For What It’s Worth… I pulled this from Ed Steer’s letter this morning, and he got it from Zerohedge.com and like I said above, it’s about countries reducing their Treasury holdings at a time when, well we need for them to increase their holdings! This article can be found here: https://www.zerohedge.com/news/2018-01-17/chinese-treasury-holdings-slide-lowest-july  

Or, here’s your snippet: “In the aftermath of Bloomberg’s report from last week that China may slow down or reverse its Treasury purchases should the U.S. trigger trade war with Beijing, pundits were closely watching today’s TIC report from the Treasury to see what China did November. And according to the just released Treasury International Capital data data for the month of November, Chinese Treasury holdings dropped from $1,189.2BN in October to $1,176.6BN in December, the lowest since July’s $1,166BN.

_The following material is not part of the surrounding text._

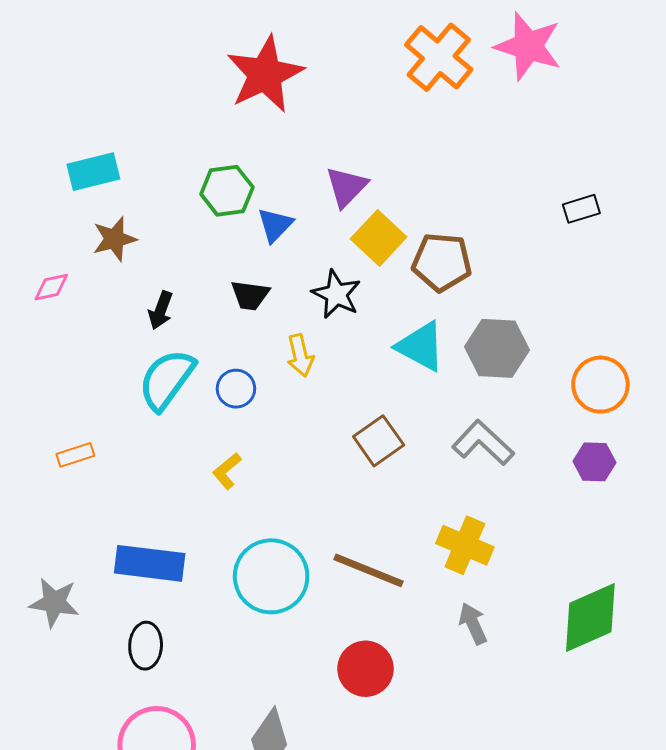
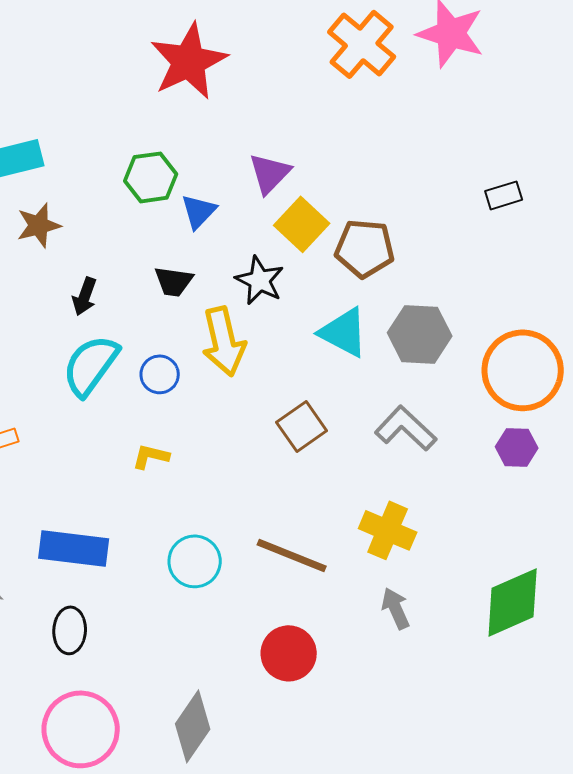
yellow arrow: (300, 355) -> (224, 341), size x1.6
orange circle: (600, 385) -> (523, 370), size x1.4
yellow L-shape: (227, 471) -> (151, 456), turned 54
cyan circle: (271, 576) -> (195, 561), size x0.7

China wasn’t the only seller in November: the total value of foreign investors Treasury coupon holdings fell $18.825 billion in November on top of a $22.264 billion decline in October, but foreign holdings of corporate debt surged $28.699 billion in November, following a $10.447 increase in October. There was also a net increase in the value of GSE/MBS holdings of $12.267 billion in November after the $9.971 billion increase in October. These totals do not include adjustments for non-marketable Treasuries, ABS repayments and stock swaps.

Some other notable foreign holders of U.S. paper:
* Japan holds $1.08t, a decrease of $9.9b from last month
* Belgium holds $115.3b of U.S. Treasuries, a decrease of $0.7b from prior month
* Russia holds $105.7b of U.S. Treasuries, an increase of $0.7b from prior month
* Cayman Islands hold $269.4b, a decrease of $0.5b from last month
* Saudi Arabia holds $149.0b, an increase of $3.8b from last month 

Chuck again… I found it interesting that Saudi Arabia saw an increase in their holding. A few months ago, they were one of the Biggest sellers of Treasuries. You don’t suppose that the U.S. and Saudis kissed and made up do you?   

Currencies today 1/18/18… American Style: A$ .7985, kiwi .7293, C$ .8037, euro 1.2228, sterling 1.3860, Swiss $1.0414, … European Style: rand 12.26, krone 7.86, SEK 8.0370, forint 252.19, zloty 3.4070, koruna 20.7582, RUB 56.63, yen 111.26, sing 1.3218, HKD 7.8178, INR 63.75, China 6.4328, peso 18.69, BRL 3.2289, Dollar Index 90.67, Oil $63.94, 10-year 2.60%, Silver $17.09, Platinum $1,001.90, Palladium $1,106.82, and Gold… $1,329.90

That’s it for today… That cold front that has dipped so far south, has even touched down here in S. Florida. The weather people were reminding parents to bundle their kids up for their wait at the bus stop this morning, as it was going to be cold (according to them) at 40 degrees! HA! Today is our winter, that’ll be it…  We said goodbye to our friends yesterday, after their short-stay. It was fun while it lasted, their stay that is! Our Blues are on the road and play in Ottawa tonight. Well, I needed to hear the song that’s taking us to the finish line when I first woke up this morning, because I really didn’t want to answer the bell, but did, and so now I get to hear the late, great Alvin Lee, play his guitar as his band Ten Year After, play their song: Choo, Choo Mama…  I hope you’re able to have a Tub Thumpin’ Thursday, and remember to always, Be Good To Yourself!